Noticed this trend in August 2021. Finally wrote some thoughts down in October 2022.
Alphabet has this dataset called Ngram that estimates the incidence of words across all of the texts available in Google Books.
Something I noticed last year is that the use of the word “I” has increased rapidly over the last 40 years. “I”’s share of words as nearly doubled since 1900, and is up almost 3X since 1980.
What is going on here? Is this evidence that we are becoming more individualistic, or is there something else going on?
Here are some ideas as to what’s happening:
-
The data are bad
-
I’m using the data wrong
-
Different kinds of books
-
Book are becoming more individualistic on average — the interesting one!

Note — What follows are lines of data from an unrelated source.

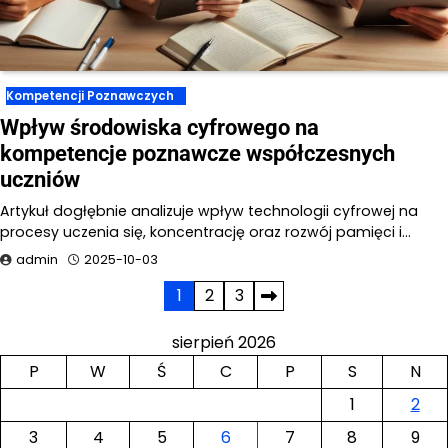
Kompetencji Poznawczych
Wpływ środowiska cyfrowego na
kompetencje poznawcze współczesnych
uczniów
Artykuł dogłębnie analizuje wpływ technologii cyfrowej na
procesy uczenia się, koncentrację oraz rozwój pamięci i…
admin
2025-10-03
Stronicowanie
1
2
3
wpisów
sierpień 2026
P
W
Ś
C
P
S
N
1
2
3
4
5
6
7
8
9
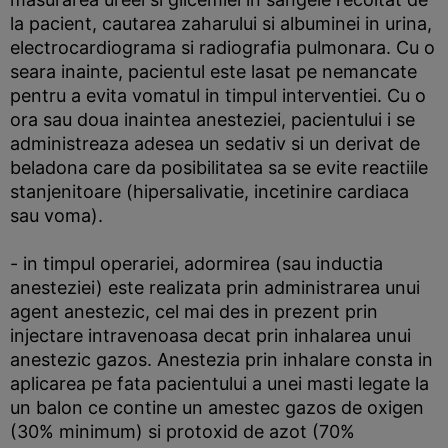
la pacient, cautarea zaharului si albuminei in urina,
electrocardiograma si radiografia pulmonara. Cu o
seara inainte, pacientul este lasat pe nemancate
pentru a evita vomatul in timpul interventiei. Cu o
ora sau doua inaintea anesteziei, pacientului i se
administreaza adesea un sedativ si un derivat de
beladona care da posibilitatea sa se evite reactiile
stanjenitoare (hipersalivatie, incetinire cardiaca
sau voma).
- in timpul operariei, adormirea (sau inductia
anesteziei) este realizata prin administrarea unui
agent anestezic, cel mai des in prezent prin
injectare intravenoasa decat prin inhalarea unui
anestezic gazos. Anestezia prin inhalare consta in
aplicarea pe fata pacientului a unei masti legate la
un balon ce contine un amestec gazos de oxigen
(30% minimum) si protoxid de azot (70%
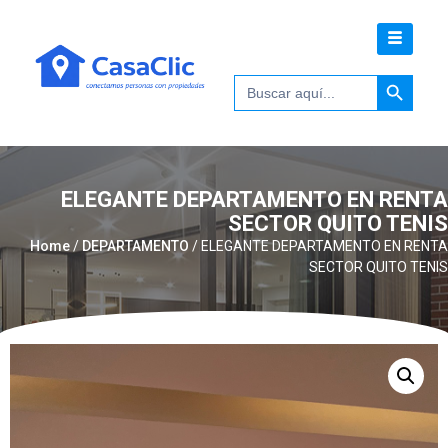
Botón de 
Buscar:
ELEGANTE DEPARTAMENTO EN RENTA
SECTOR QUITO TENIS
Home
/
DEPARTAMENTO
/ ELEGANTE DEPARTAMENTO EN RENTA
SECTOR QUITO TENIS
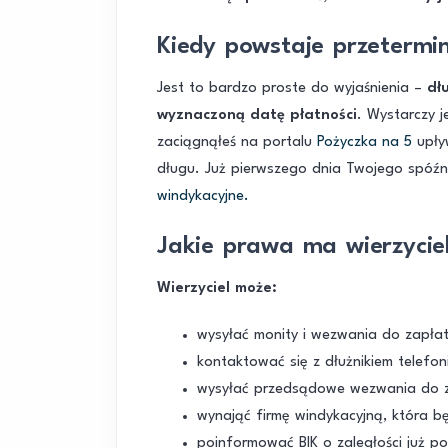
Kiedy powstaje przeterm
Jest to bardzo proste do wyjaśnienia –
dł
wyznaczoną datę płatności
. Wystarczy j
zaciągnąłeś na portalu
Pożyczka na 5
upły
długu. Już pierwszego dnia Twojego spóźn
windykacyjne.
Jakie prawa ma wierzycie
Wierzyciel może:
wysyłać monity i wezwania do zapłat
kontaktować się z dłużnikiem telefoni
wysyłać przedsądowe wezwania do z
wynająć firmę windykacyjną, która bę
poinformować BIK o zaległości już p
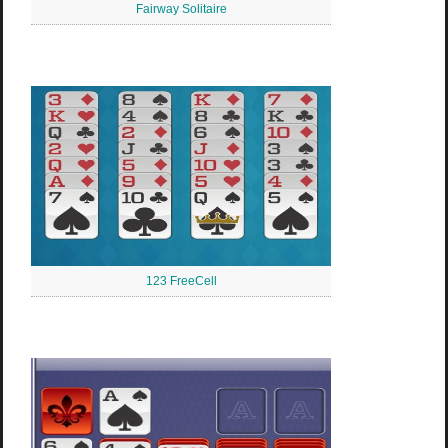
Fairway Solitaire
123 FreeCell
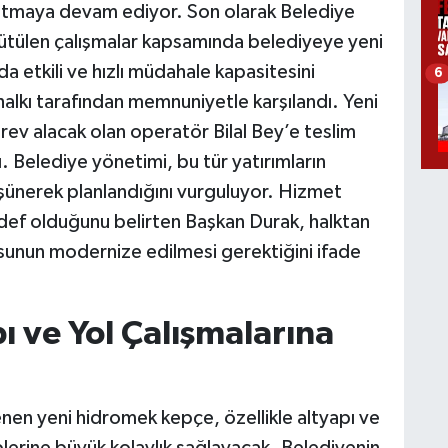
atmaya devam ediyor. Son olarak Belediye
ürütülen çalışmalar kapsamında belediyeye yeni
a etkili ve hızlı müdahale kapasitesini
6
alkı tarafından memnuniyetle karşılandı. Yeni
rev alacak olan operatör Bilal Bey’e teslim
ı. Belediye yönetimi, bu tür yatırımların
ünerek planlandığını vurguluyor. Hizmet
 hedef olduğunu belirten Başkan Durak, halktan
losunun modernize edilmesi gerektiğini ifade
ı ve Yol Çalışmalarına
nen yeni hidromek kepçe, özellikle altyapı ve
lerine büyük kolaylık sağlayacak. Belediyenin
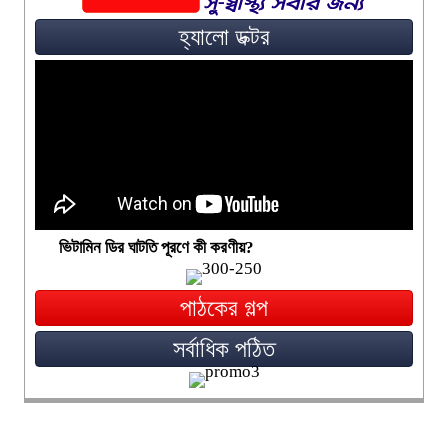
হ্যালো ডক্টর
ভিটামিন ডির ঘাটতি পূরণে কী করণীয়?
পাঠকের গল্প
সর্বাধিক পঠিত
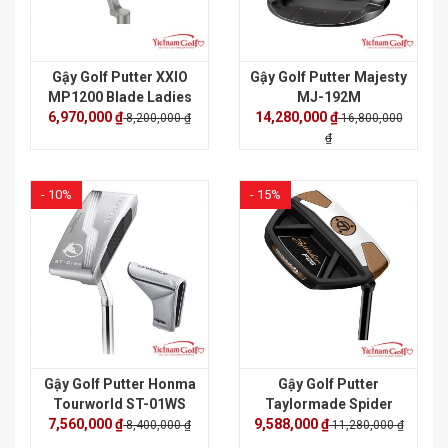
Gậy Golf Putter XXIO
Gậy Golf Putter Majesty
MP1200 Blade Ladies
MJ-192M
6,970,000 ₫
14,280,000 ₫
8,200,000 ₫
16,800,000
₫
- 10%
- 15%
Gậy Golf Putter Honma
Gậy Golf Putter
Tourworld ST-01WS
Taylormade Spider
7,560,000 ₫
9,588,000 ₫
FCG Ladies
8,400,000 ₫
11,280,000 ₫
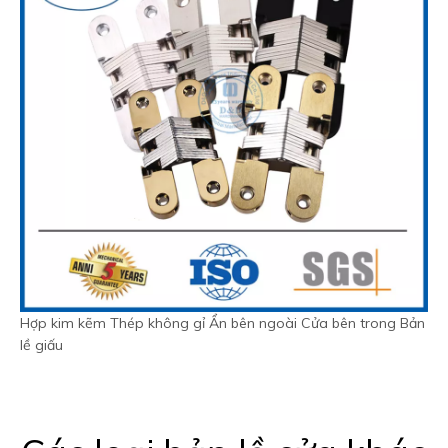
Hợp kim kẽm Thép không gỉ Ẩn bên ngoài Cửa bên trong Bản
lề giấu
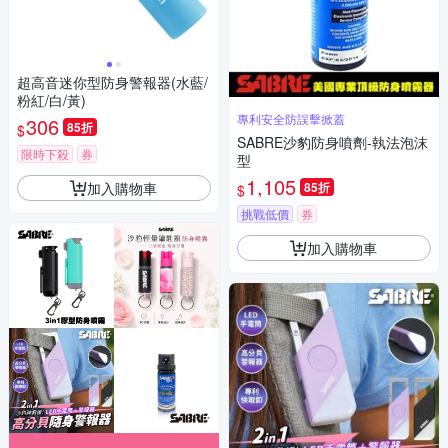
超高音迷你型防身警報器(水藍/
粉紅/白/黃)
專利安全防誤擊掀蓋
306
85折
$
SABRE沙豹防身噴劑-執法泡沫
限時下殺
券
型
1,105
加入購物車
85折
$
挑戰低價
券
加入購物車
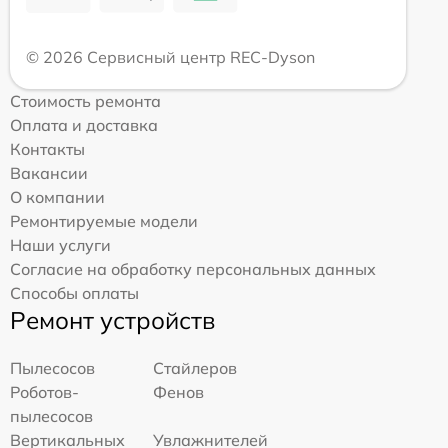
© 2026 Сервисный центр REC-Dyson
Стоимость ремонта
Оплата и доставка
Контакты
Вакансии
О компании
Ремонтируемые модели
Наши услуги
Согласие на обработку персональных данных
Способы оплаты
Ремонт устройств
Пылесосов
Стайлеров
Роботов-
Фенов
пылесосов
Вертикальных
Увлажнителей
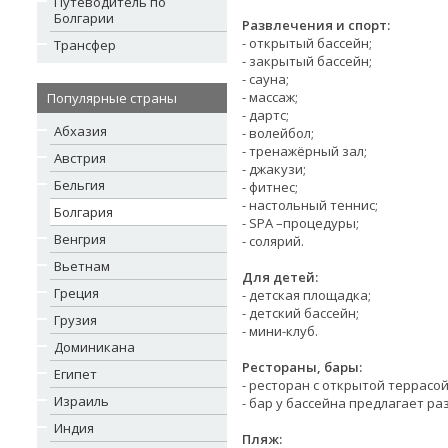
Путеводитель по
Болгарии
Развлечения и спорт:
- открытый бассейн;
Трансфер
- закрытый бассейн;
- сауна;
- массаж;
Популярные страны
- дартс;
Абхазия
- волейбол;
- тренажёрный зал;
Австрия
- джакузи;
Бельгия
- фитнес;
- настольный теннис;
Болгария
- SPA –процедуры;
Венгрия
- солярий.
Вьетнам
Для детей:
Греция
- детская площадка;
- детский бассейн;
Грузия
- мини-клуб.
Доминикана
Рестораны, бары:
Египет
- ресторан с открытой террасо
Израиль
- бар у бассейна предлагает р
Индия
Пляж:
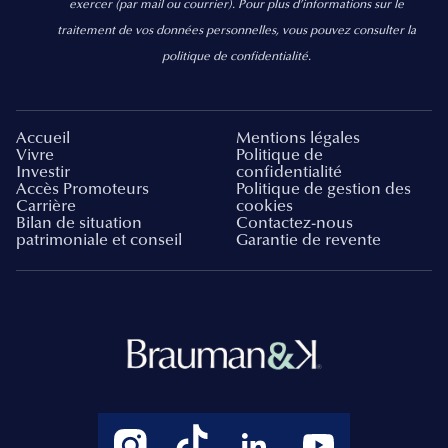
exercer
(par mail ou courrier).
Pour plus d’informations sur le
traitement de vos données personnelles, vous pouvez consulter la
politique de confidentialité.
Accueil
Mentions légales
Vivre
Politique de
Investir
confidentialité
Accès Promoteurs
Politique de gestion des
Carrière
cookies
Bilan de situation
Contactez-nous
patrimoniale et conseil
Garantie de revente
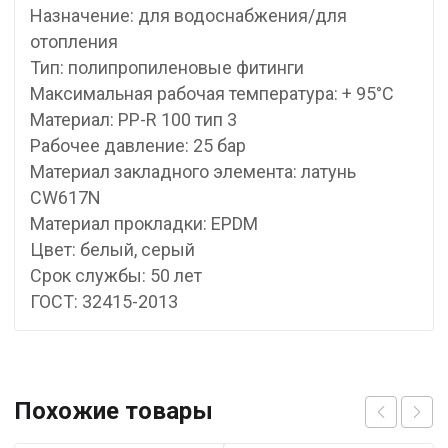
Назначение: для водоснабжения/для
отопления
Тип: полипропиленовые фитинги
Максимальная рабочая температура: + 95°С
Материал: PP-R 100 тип 3
Рабочее давление: 25 бар
Материал закладного элемента: латунь
CW617N
Материал прокладки: EPDM
Цвет: белый, серый
Срок службы: 50 лет
ГОСТ: 32415-2013
Похожие товары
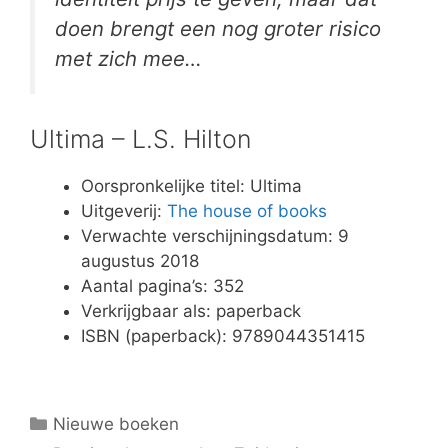
doen brengt een nog groter risico
met zich mee…
Ultima – L.S. Hilton
Oorspronkelijke titel: Ultima
Uitgeverij:
The house of books
Verwachte verschijningsdatum: 9
augustus 2018
Aantal pagina’s: 352
Verkrijgbaar als: paperback
ISBN (paperback): 9789044351415
Categorieën
Nieuwe boeken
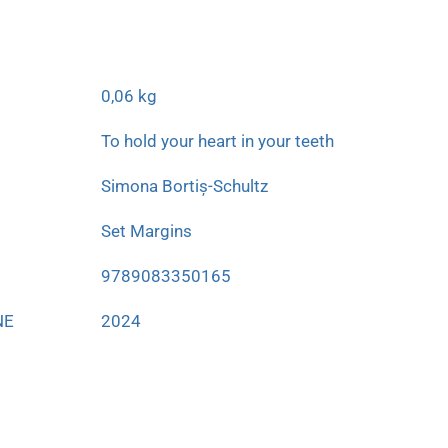
0,06 kg
To hold your heart in your teeth
Simona Bortiș-Schultz
Set Margins
9789083350165
NE
2024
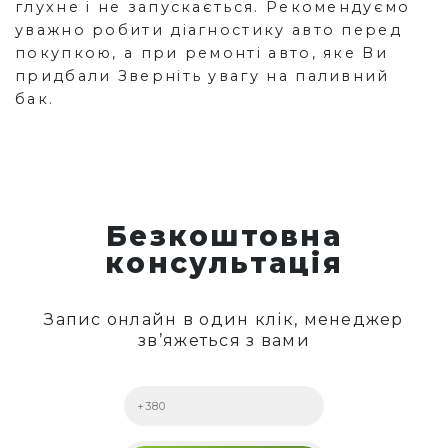
глухне і не запускається. Рекомендуємо
уважно робити діагностику авто перед
покупкою, а при ремонті авто, яке Ви
придбали Зверніть увагу на паливний
бак.
Безкоштовна
консультація
Запис онлайн в один клік, менеджер
зв’яжеться з вами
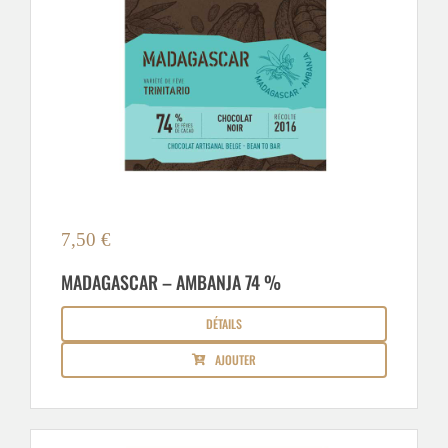
7,50
€
MADAGASCAR – AMBANJA 74 %
DÉTAILS
AJOUTER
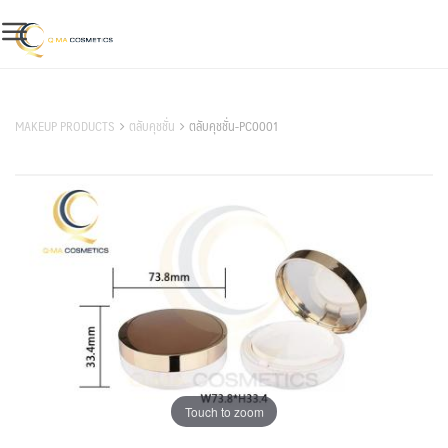
Skip
to
content
สินค้าของเรา
MAKEUP PRODUCTS
ตลับคุชชั่น
ตลับคุชชั่น-PC0001
Touch to zoom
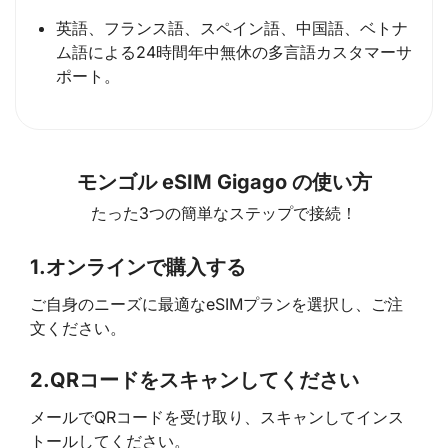
英語、フランス語、スペイン語、中国語、ベトナ
ム語による24時間年中無休の多言語カスタマーサ
ポート。
モンゴル eSIM Gigago の使い方
たった3つの簡単なステップで接続！
1.
オンラインで購入する
ご自身のニーズに最適なeSIMプランを選択し、ご注
文ください。
2.
QRコードをスキャンしてください
メールでQRコードを受け取り、スキャンしてインス
トールしてください。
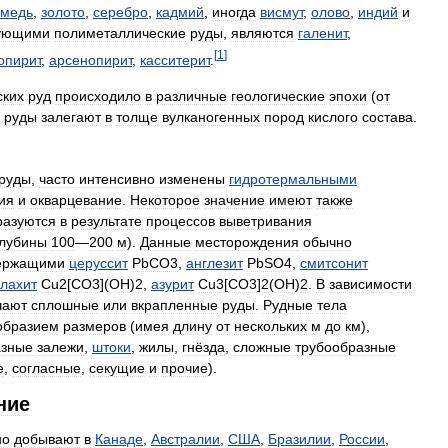
медь
,
золото
,
серебро
,
кадмий
,
иногда
висмут
,
олово
,
индий
и
ующими
полиметаллические
руды
,
являются
галенит
,
[
1
]
опирит
,
арсенопирит
,
касситерит
.
ских
руд
происходило
в
различные
геологические
эпохи
(
от
руды
залегают
в
толще
вулканогенных
пород
кислого
состава
.
руды
,
часто
интенсивно
изменены
гидротермальными
ия
и
окварцевание
.
Некоторое
значение
имеют
также
разуются
в
результате
процессов
выветривания
глубины
100
—
200
м
).
Данные
месторождения
обычно
ержащими
церуссит
PbCO3
,
англезит
PbSO4
,
смитсонит
лахит
Cu2
[
CO3
](
OH
)
2
,
азурит
Cu3
[
CO3
]
2
(
OH
)
2
.
В
зависимости
чают
сплошные
или
вкрапленные
руды
.
Рудные
тела
образием
размеров
(
имея
длину
от
нескольких
м
до
км
),
азные
залежи
,
штоки
,
жилы
,
гнёзда
,
сложные
трубообразные
е
,
согласные
,
секущие
и
прочие
).
ние
но
добывают
в
Канаде
,
Австралии
,
США
,
Бразилии
,
России
,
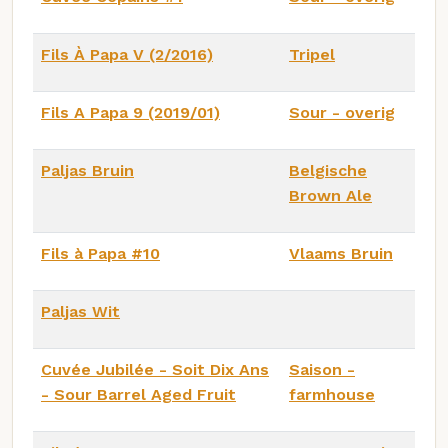
Fils À Papa V (2/2016)
Tripel
Fils A Papa 9 (2019/01)
Sour - overig
Paljas Bruin
Belgische
Brown Ale
Fils à Papa #10
Vlaams Bruin
Paljas Wit
Cuvée Jubilée - Soit Dix Ans
Saison -
- Sour Barrel Aged Fruit
farmhouse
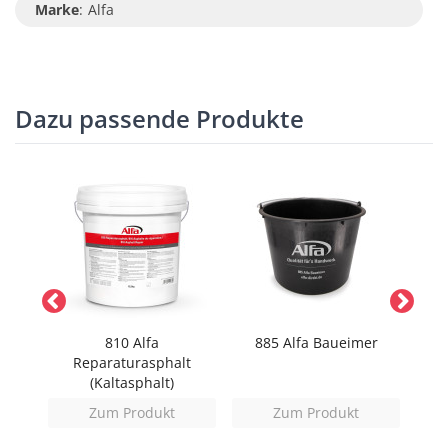
Marke
:
Alfa
Dazu passende Produkte
810 Alfa
885 Alfa Baueimer
894
(SPOT
Reparaturasphalt
(Kaltasphalt)
Zum Produkt
Zum Produkt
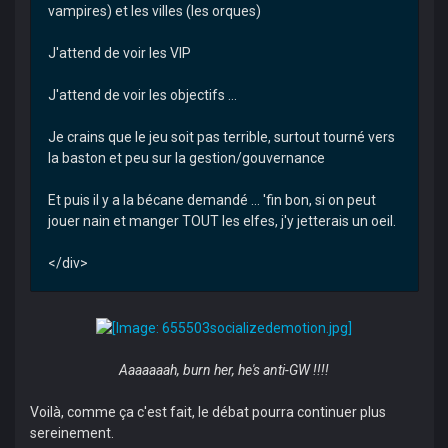
vampires) et les villes (les orques)
J'attend de voir les VIP
J'attend de voir les objectifs ...
Je crains que le jeu soit pas terrible, surtout tourné vers
la baston et peu sur la gestion/gouvernance
Et puis il y a la bécane demandé ... 'fin bon, si on peut
jouer nain et manger TOUT les elfes, j'y jetterais un oeil.
</div>
Aaaaaaah, burn her, he's anti-GW !!!!
Voilà, comme ça c'est fait, le débat pourra continuer plus
sereinement.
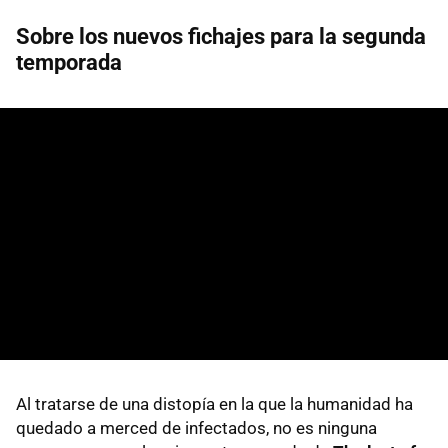
Sobre los nuevos fichajes para la segunda
temporada
Al tratarse de una distopía en la que la humanidad ha
quedado a merced de infectados, no es ninguna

It’s probably a combination of a couple of these. I wanted to explore each a bit more.
Are the data bad?
Case for no: There are peer-reviewed journal articles that used Google Ngram as a dataset, such as:
-
The changing psychology of culture in German-speaking countries: A Google Ngram study
-
Fashionable Functions: A Google Ngram View of Trends in Functional Differentiation (1800-2000)
-
Guideline for improving the reliability of Google Ngram studies: Evidence from religious terms
-
And a paper co-authored with the team that built the tool: Quantitative Analysis of Culture Using Millions of Digitized Books
(But I found some of these via Google Scholar so maybe that’s a conflict of interest)
Case for yes: Per the Wikipedia page, there might be issues with OCR, changes in the types of books/texts sampled, changes in the size of the sample used for each year, etc.
Am I using the data wrong?
One quick check: I_PRON gives the same trend. More about the different tag options can be found here.
Is it different kinds of books?
Comparing incidence of the word “I” to some other words can help sort that out. There might be an increasing share of first-person narratives being published.
Looking at some other words that might be disproportionately common in, say, first-person YA fiction than Steinbeck; it does look like those increase as well:
Since 1980, “I” is up 3x. “you” is up ~3.5x, “he” over 2x, “she” is up 5x (!!) and “they” up 2x. So that makes a pretty strong case for different types of books being written.
Books seem to be more individualistic
This is the query that made me want to dig in further:
Use of the word “we” is up ~50% since 1980, compared to, again, 3x or 200% for “I”
That’s a much bigger difference versus some of those other words. So even if changes in the type of books explains part of the trend, it still feels like there’s something to be said for the books being written becoming more individualistic.
So what?
Not sure. I just noticed and wanted to explore a bit. I’d be curious to read a book or something. Like “Bowling Alone” but even broader?